- _YOUR ASSIGNMENT_:
Every line below should be copied exactly; drop the pictures.

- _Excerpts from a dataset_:
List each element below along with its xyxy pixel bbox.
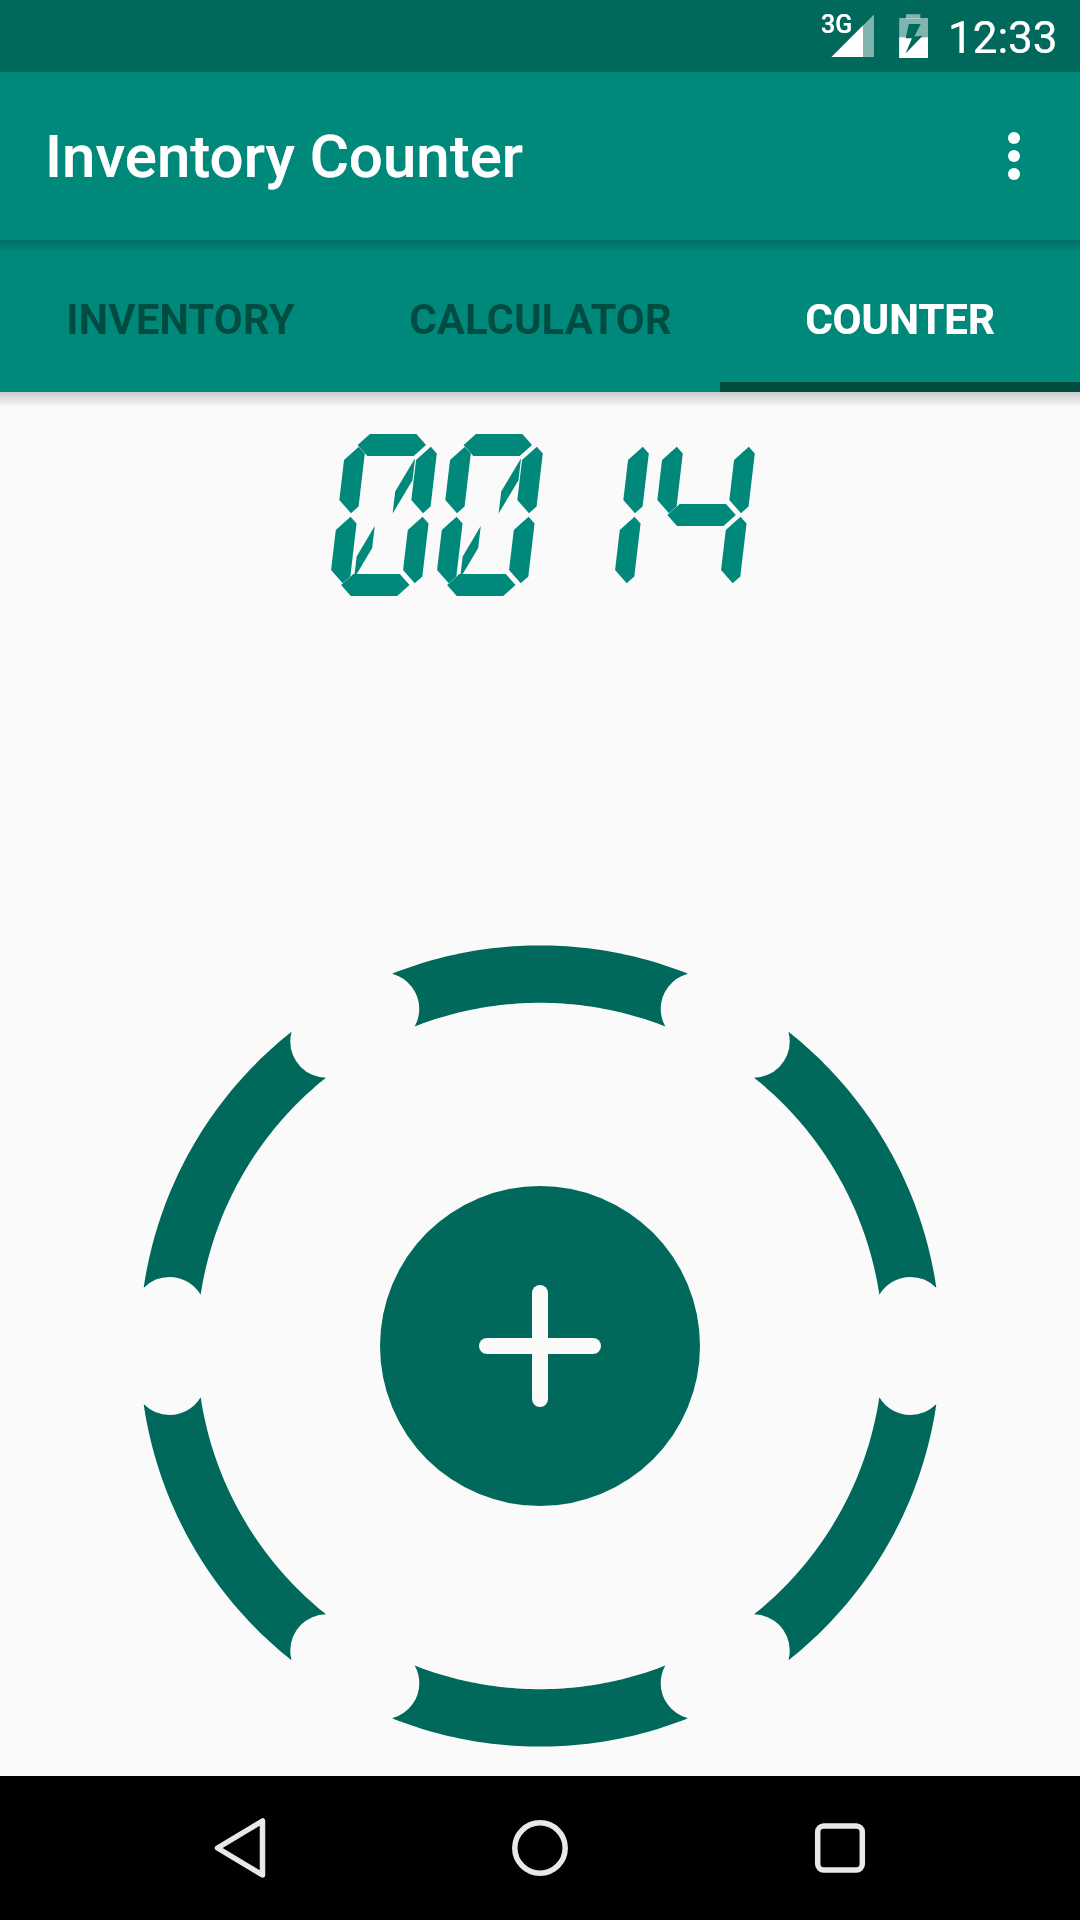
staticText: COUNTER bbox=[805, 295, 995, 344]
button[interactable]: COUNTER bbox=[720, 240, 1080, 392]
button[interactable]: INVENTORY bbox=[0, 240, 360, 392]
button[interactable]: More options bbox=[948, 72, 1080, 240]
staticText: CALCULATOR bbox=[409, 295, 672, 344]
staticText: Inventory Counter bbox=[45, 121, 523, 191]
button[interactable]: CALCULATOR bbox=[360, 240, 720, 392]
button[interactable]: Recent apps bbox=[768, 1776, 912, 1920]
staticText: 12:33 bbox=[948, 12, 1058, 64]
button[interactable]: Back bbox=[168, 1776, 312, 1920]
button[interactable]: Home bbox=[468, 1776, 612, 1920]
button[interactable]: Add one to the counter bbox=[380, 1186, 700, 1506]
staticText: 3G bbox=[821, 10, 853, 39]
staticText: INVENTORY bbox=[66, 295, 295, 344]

- _WORKED SOLUTION_:
List each element below along with its xyxy pixel bbox.
staticText: COUNTER bbox=[805, 295, 995, 344]
button[interactable]: COUNTER bbox=[720, 240, 1080, 392]
button[interactable]: INVENTORY bbox=[0, 240, 360, 392]
button[interactable]: More options bbox=[948, 72, 1080, 240]
staticText: CALCULATOR bbox=[409, 295, 672, 344]
staticText: Inventory Counter bbox=[45, 121, 523, 191]
button[interactable]: CALCULATOR bbox=[360, 240, 720, 392]
button[interactable]: Recent apps bbox=[768, 1776, 912, 1920]
staticText: 12:33 bbox=[948, 12, 1058, 64]
button[interactable]: Back bbox=[168, 1776, 312, 1920]
button[interactable]: Home bbox=[468, 1776, 612, 1920]
button[interactable]: Add one to the counter bbox=[380, 1186, 700, 1506]
staticText: 3G bbox=[821, 10, 853, 39]
staticText: INVENTORY bbox=[66, 295, 295, 344]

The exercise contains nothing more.